Online data breaches are a very serious matter. Stolen passwords can do more damage than just compromise an account on a website. This is especially dangerous since the majority of users mostly use one password for all their accounts, one that isn’t that complicated. Others tend to have little variations on a single password.
Maintaining their users’ security is one of the main responsibilities of online companies. Facebook with its 1.7 billion users take this matter very serious and has a number of ways to ensure the security of people’s accounts. The standard way is to just develop better, more secure software.
However, even the best security measures are vulnerable and can be broken through ingenious methods. Hackers can obtain a user’s password and then sell it to various parties on the online black market. Because of this practice, Facebook has started to buy stolen passwords that are commonly traded.
These may not be necessarily from Facebook members, however, the company can cross reference them with the encrypted passwords found on their platform. According to Facebook’s chief security advisor, Alex Stamos, this approach to account safety is meant to ensure that the accounts of various of as many users as possible will remain unbreakable.

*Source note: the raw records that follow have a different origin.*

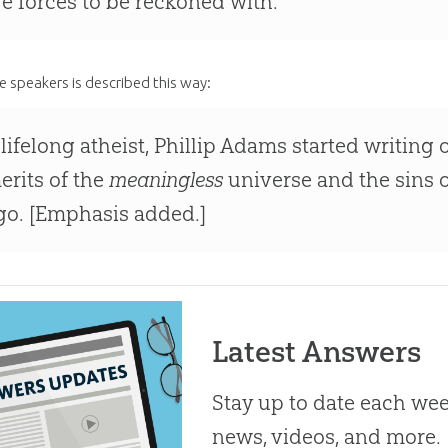
re forces to be reckoned with.
e speakers is described this way:
 lifelong atheist, Phillip Adams started writing o
erits of the
meaningless
universe and the sins o
go. [Emphasis added.]
Latest Answers
Stay up to date each week
news, videos, and more.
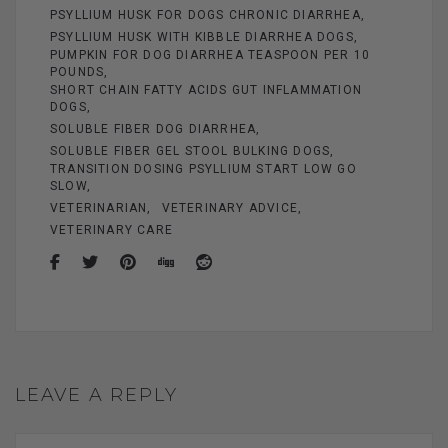
PSYLLIUM HUSK FOR DOGS CHRONIC DIARRHEA
PSYLLIUM HUSK WITH KIBBLE DIARRHEA DOGS
PUMPKIN FOR DOG DIARRHEA TEASPOON PER 10
POUNDS
SHORT CHAIN FATTY ACIDS GUT INFLAMMATION
DOGS
SOLUBLE FIBER DOG DIARRHEA
SOLUBLE FIBER GEL STOOL BULKING DOGS
TRANSITION DOSING PSYLLIUM START LOW GO
SLOW
VETERINARIAN
VETERINARY ADVICE
VETERINARY CARE
LEAVE A REPLY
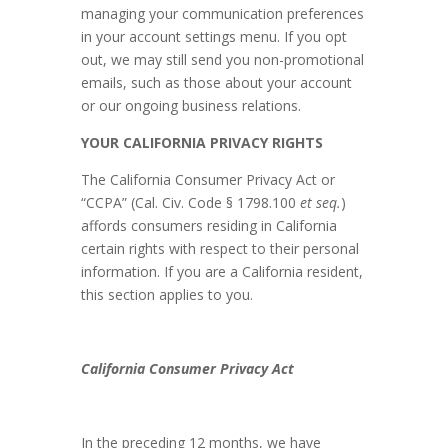
managing your communication preferences
in your account settings menu. If you opt
out, we may still send you non-promotional
emails, such as those about your account
or our ongoing business relations.
YOUR CALIFORNIA PRIVACY RIGHTS
The California Consumer Privacy Act or
“CCPA” (Cal. Civ. Code § 1798.100
et seq.
)
affords consumers residing in California
certain rights with respect to their personal
information. If you are a California resident,
this section applies to you.
California Consumer Privacy Act
In the preceding 12 months, we have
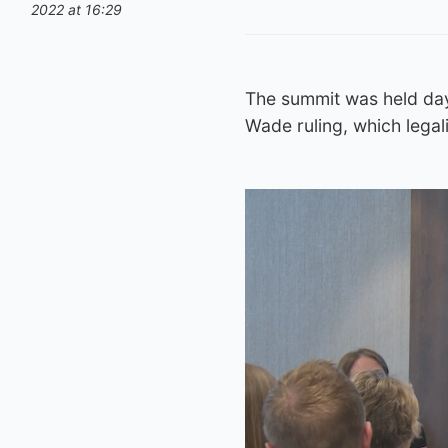
2022 at 16:29
The summit was held day
Wade ruling, which legali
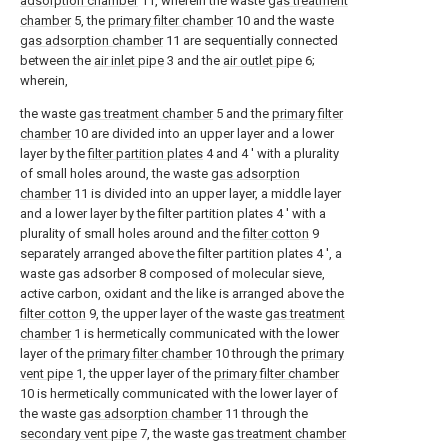
adsorption chamber
11, wherein the waste
gas treatment
chamber
5, the
primary filter chamber
10 and the waste
gas adsorption chamber
11 are sequentially connected
between the
air inlet pipe
3 and the
air outlet pipe
6;
wherein,
the waste
gas treatment chamber
5 and the
primary filter
chamber
10 are divided into an upper layer and a lower
layer by the
filter partition plates
4 and 4 ' with a plurality
of small holes around, the waste
gas adsorption
chamber
11 is divided into an upper layer, a middle layer
and a lower layer by the filter partition plates 4 ' with a
plurality of small holes around and the
filter cotton
9
separately arranged above the filter partition plates 4 ', a
waste gas adsorber 8 composed of molecular sieve,
active carbon, oxidant and the like is arranged above the
filter cotton
9, the upper layer of the waste
gas treatment
chamber
1 is hermetically communicated with the lower
layer of the
primary filter chamber
10 through the
primary
vent pipe
1, the upper layer of the
primary filter chamber
10 is hermetically communicated with the lower layer of
the waste
gas adsorption chamber
11 through the
secondary vent pipe
7, the waste
gas treatment chamber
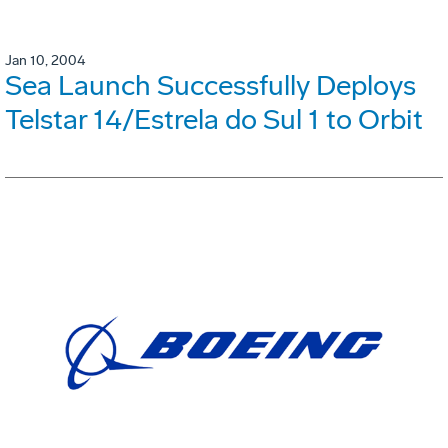
Jan 10, 2004
Sea Launch Successfully Deploys
Telstar 14/Estrela do Sul 1 to Orbit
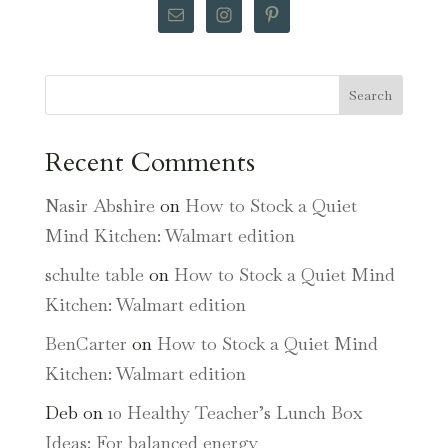
Search
Recent Comments
Nasir Abshire
on
How to Stock a Quiet
Mind Kitchen: Walmart edition
schulte table
on
How to Stock a Quiet Mind
Kitchen: Walmart edition
BenCarter
on
How to Stock a Quiet Mind
Kitchen: Walmart edition
Deb
on
10 Healthy Teacher’s Lunch Box
Ideas: For balanced energy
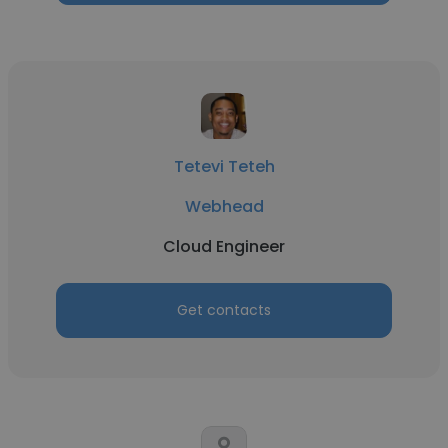
Tetevi Teteh
Webhead
Cloud Engineer
Get contacts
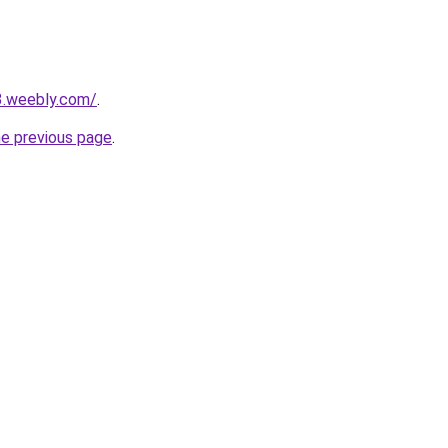
3.weebly.com/
.
he previous page
.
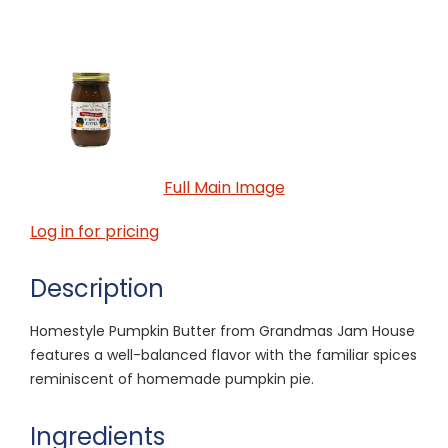
Full Main Image
Log in for pricing
Description
Homestyle Pumpkin Butter from Grandmas Jam House
features a well-balanced flavor with the familiar spices
reminiscent of homemade pumpkin pie.
Ingredients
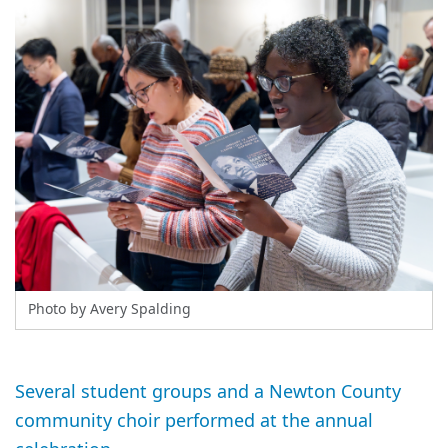
Photo by Avery Spalding
Several student groups and a Newton County
community choir performed at the annual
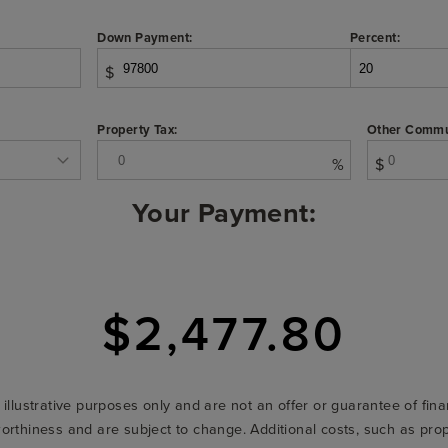
Down Payment:
Percent:
$
Property Tax:
Other Commu
%
$
Your Payment:
$2,477.80
r illustrative purposes only and are not an offer or guarantee of fi
t-worthiness and are subject to change. Additional costs, such as p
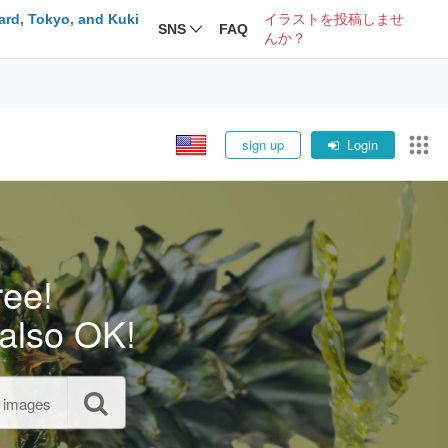
ard, Tokyo, and Kuki
イラストを投稿しませ
SNS
FAQ
んか？
sign up
Login
ree!
also OK!
l images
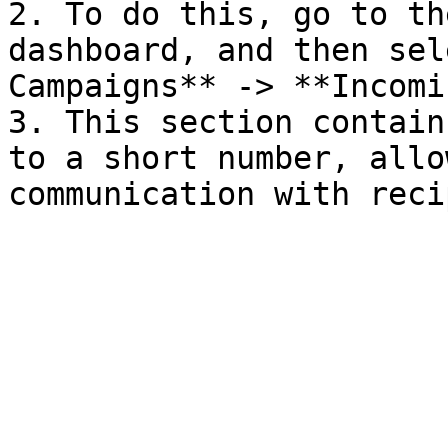
2. To do this, go to th
dashboard, and then sel
Campaigns** -> **Incomi
3. This section contain
to a short number, allo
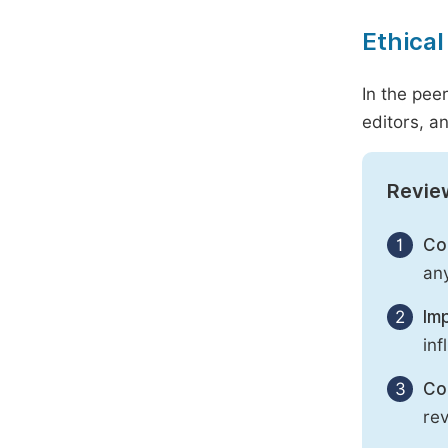
Ethical
In the pee
editors, an
Revie
1
Con
any
2
Imp
inf
3
Con
rev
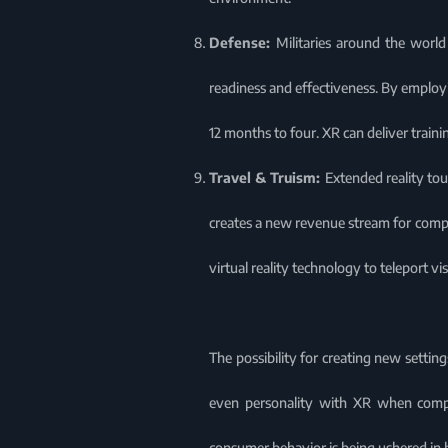
Defense:
Militaries around the world
readiness and effectiveness. By employing
12 months to four. XR can deliver trainin
Travel & Truism:
Extended reality tou
creates a new revenue stream for compa
virtual reality technology to teleport v
The possibility for creating new setting
even personality with XR when compa
consumer behavior is being ushered in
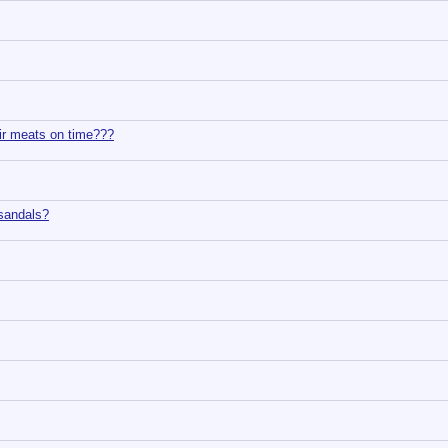
ir meats on time???
sandals?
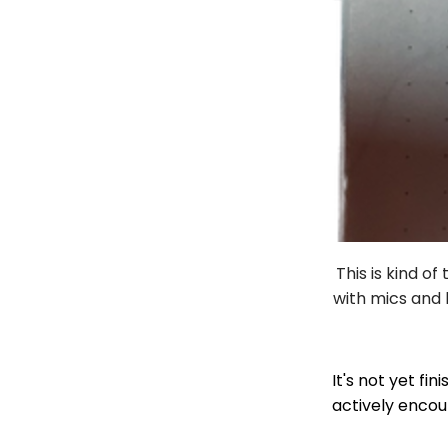
This is kind o
with mics and 
It's not yet fi
actively encou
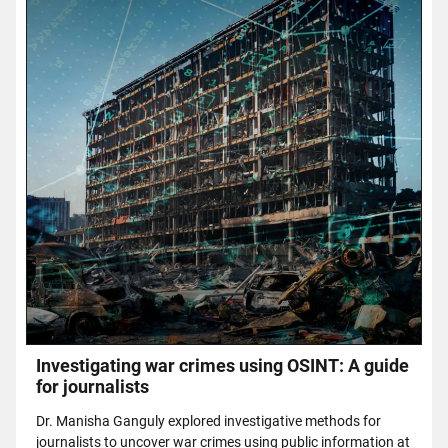
Investigating war crimes using OSINT: A guide
for journalists
Dr. Manisha Ganguly explored investigative methods for
journalists to uncover war crimes using public information at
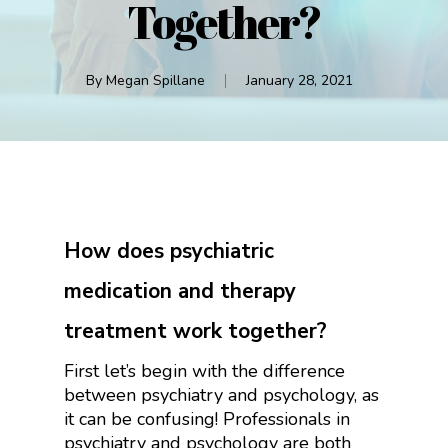
Together?
By
Megan Spillane
January 28, 2021
How does psychiatric
medication and therapy
treatment work together?
First let’s begin with the difference
between psychiatry and psychology, as
it can be confusing! Professionals in
psychiatry and psychology are both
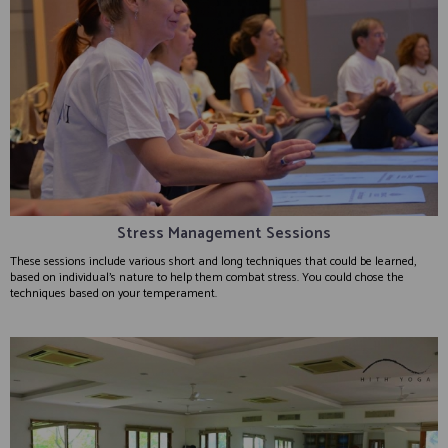
Stress Management Sessions
These sessions include various short and long techniques that could be learned,
based on individual’s nature to help them combat stress. You could chose the
techniques based on your temperament.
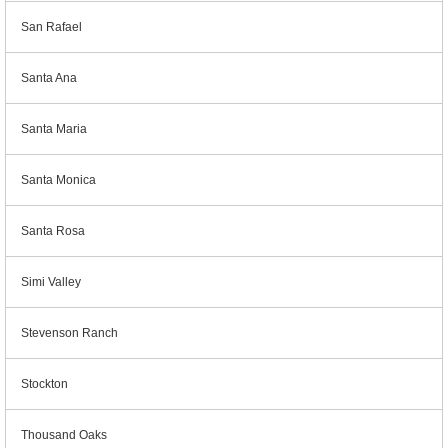
San Rafael
Santa Ana
Santa Maria
Santa Monica
Santa Rosa
Simi Valley
Stevenson Ranch
Stockton
Thousand Oaks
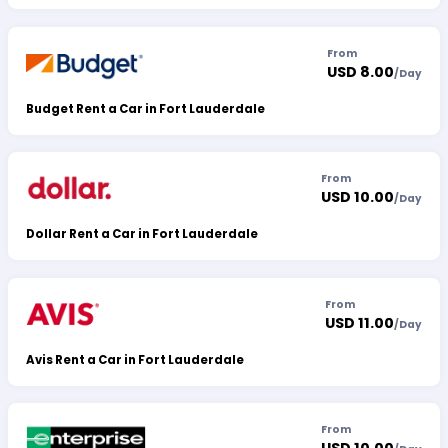
From
USD 8.00
/
Day
Budget Rent a Car in Fort Lauderdale
From
USD 10.00
/
Day
Dollar Rent a Car in Fort Lauderdale
From
USD 11.00
/
Day
Avis Rent a Car in Fort Lauderdale
From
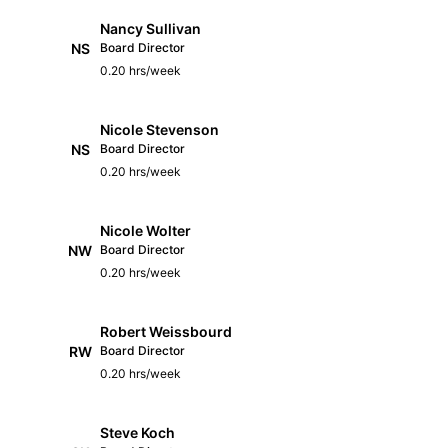
Nancy Sullivan
NS
Board Director
0.20 hrs/week
Nicole Stevenson
NS
Board Director
0.20 hrs/week
Nicole Wolter
NW
Board Director
0.20 hrs/week
Robert Weissbourd
RW
Board Director
0.20 hrs/week
Steve Koch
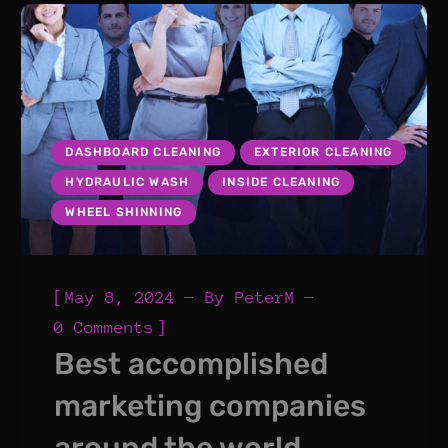
DASHBOARD CLEANING
EXTERIOR CLEANING
HYDRAULIC WASH
INSIDE CLEANING
WHEEL SHINNING
[
May 8, 2024
By
PeterM
]
0 Comments
Best accomplished
marketing companies
around the world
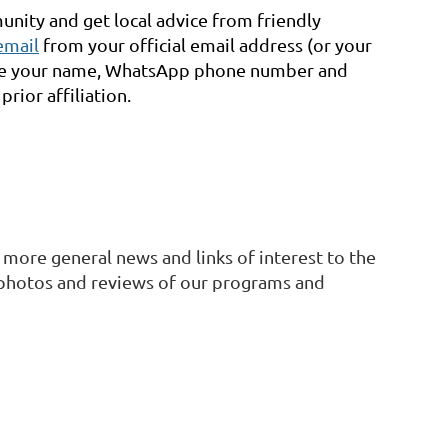
nity and get local advice from friendly
email
f
rom your official email address (or your
ude your name, WhatsApp phone number and
rior affiliation.
 more general news and links of interest to the
 photos and reviews of our programs and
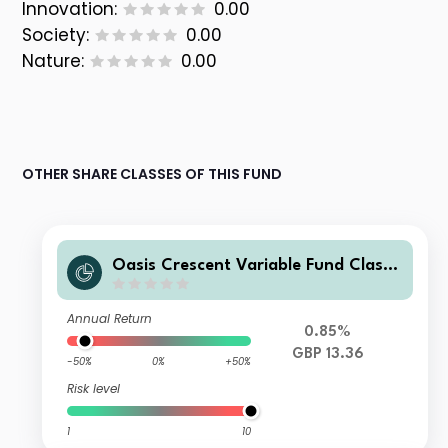
Innovation:
0.00
Society:
0.00
Nature:
0.00
OTHER SHARE CLASSES OF THIS FUND
Oasis Crescent Variable Fund Class
F (GBP) Shares (Acc)
Annual Return
0.85%
GBP 13.36
-50%
0%
+50%
Risk level
1
10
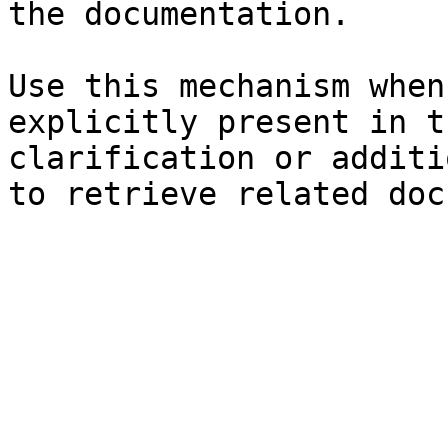
the documentation.

Use this mechanism when
explicitly present in t
clarification or additi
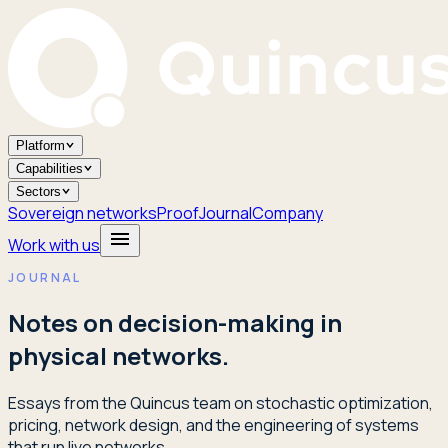
Platform
Capabilities
Sectors
Sovereign networks
Proof
Journal
Company
Work with us
JOURNAL
Notes on decision-making in
physical networks.
Essays from the Quincus team on stochastic optimization,
pricing, network design, and the engineering of systems
that run live networks.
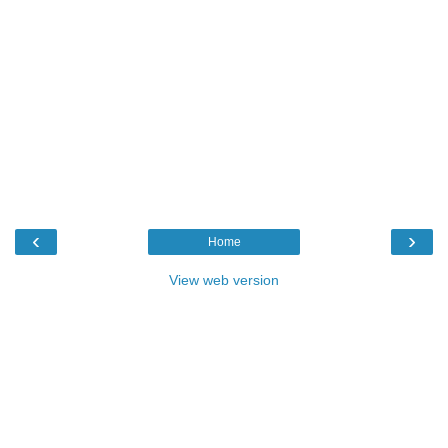
‹
›
Home
View web version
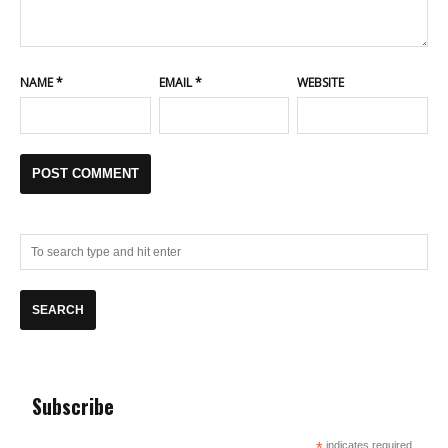
NAME
*
EMAIL
*
WEBSITE
Subscribe
indicates required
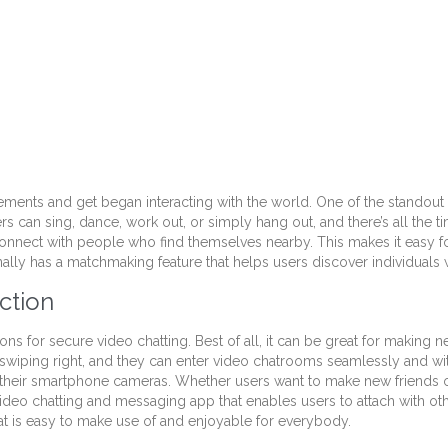
ents and get began interacting with the world. One of the standout o
rs can sing, dance, work out, or simply hang out, and there’s all the
 connect with people who find themselves nearby. This makes it easy fo
onally has a matchmaking feature that helps users discover individuals
ction
ns for secure video chatting. Best of all, it can be great for making
wiping right, and they can enter video chatrooms seamlessly and with
ing their smartphone cameras. Whether users want to make new friends 
d video chatting and messaging app that enables users to attach with ot
that is easy to make use of and enjoyable for everybody.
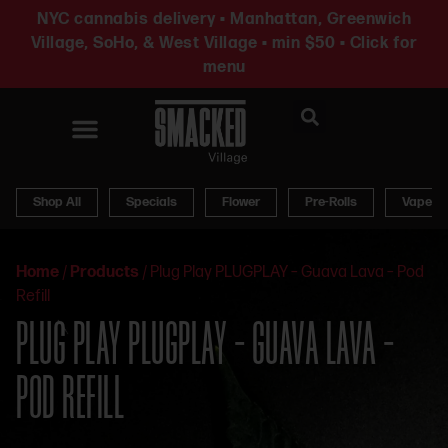
NYC cannabis delivery • Manhattan, Greenwich
Village, SoHo, & West Village • min $50 • Click for
menu
News & Updates
Shop All
Specials
Flower
Pre-Rolls
Vapes
Home
/
Products
/
Plug Play PLUGPLAY – Guava Lava – Pod
Refill
PLUG PLAY PLUGPLAY – GUAVA LAVA –
POD REFILL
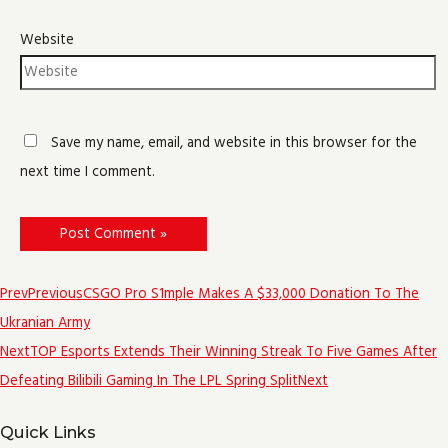
Website
Save my name, email, and website in this browser for the
next time I comment.
Prev
Previous
CSGO Pro S1mple Makes A $33,000 Donation To The
Ukranian Army
Next
TOP Esports Extends Their Winning Streak To Five Games After
Defeating Bilibili Gaming In The LPL Spring Split
Next
Quick Links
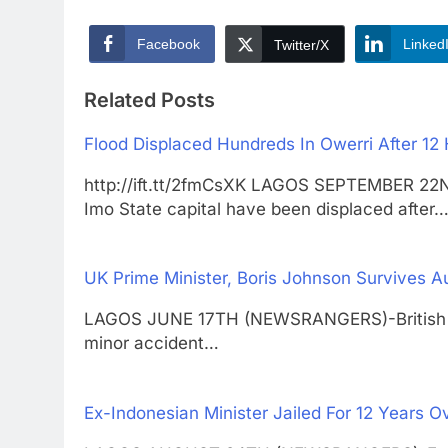
Facebook
Linked
Twitter/X
Related Posts
Flood Displaced Hundreds In Owerri After 12 
http://ift.tt/2fmCsXK LAGOS SEPTEMBER 22
Imo State capital have been displaced after
UK Prime Minister, Boris Johnson Survives A
LAGOS JUNE 17TH (NEWSRANGERS)-British Pri
minor accident…
Ex-Indonesian Minister Jailed For 12 Years 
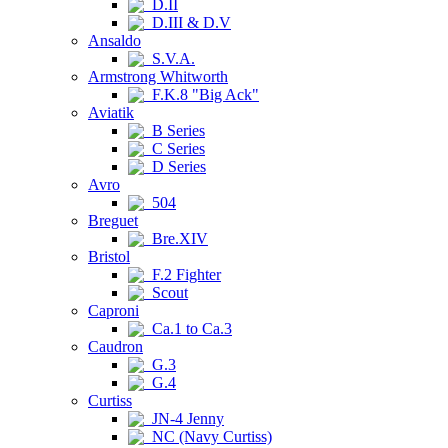
D.II
D.III & D.V
Ansaldo
S.V.A.
Armstrong Whitworth
F.K.8 "Big Ack"
Aviatik
B Series
C Series
D Series
Avro
504
Breguet
Bre.XIV
Bristol
F.2 Fighter
Scout
Caproni
Ca.1 to Ca.3
Caudron
G.3
G.4
Curtiss
JN-4 Jenny
NC (Navy Curtiss)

Facebook is trying to prevent cases where users have extremely simple passwords which are easy to be discovered. If your log-in information matches to one of the stolen passwords, Facebook will most likely inform you of the need to change your password to account security. Besides maintaining account safety, buying stolen passwords for various websites and platforms has the added benefit of keeping private information out of people’s hands which have ill intents.
In the last few years, Facebook has added a number of tools meant to improve the security of users’ account to being impenetrable. The tools range from adding a two-step authentication method to even adding faces of friends as failsafe after multiple failed sign-ins.
Stamos has criticized the fact that usernames and passwords still see such a wide use. He stated that they are an idea which came out of the 1950s mainframe architectures. As such, they have long outlived most of their security benefits as they are not built for 2016. Although not as widespread as the standard username and password, companies have begun to add more powerful security measures like fingerprints unlocks for phones and other devices.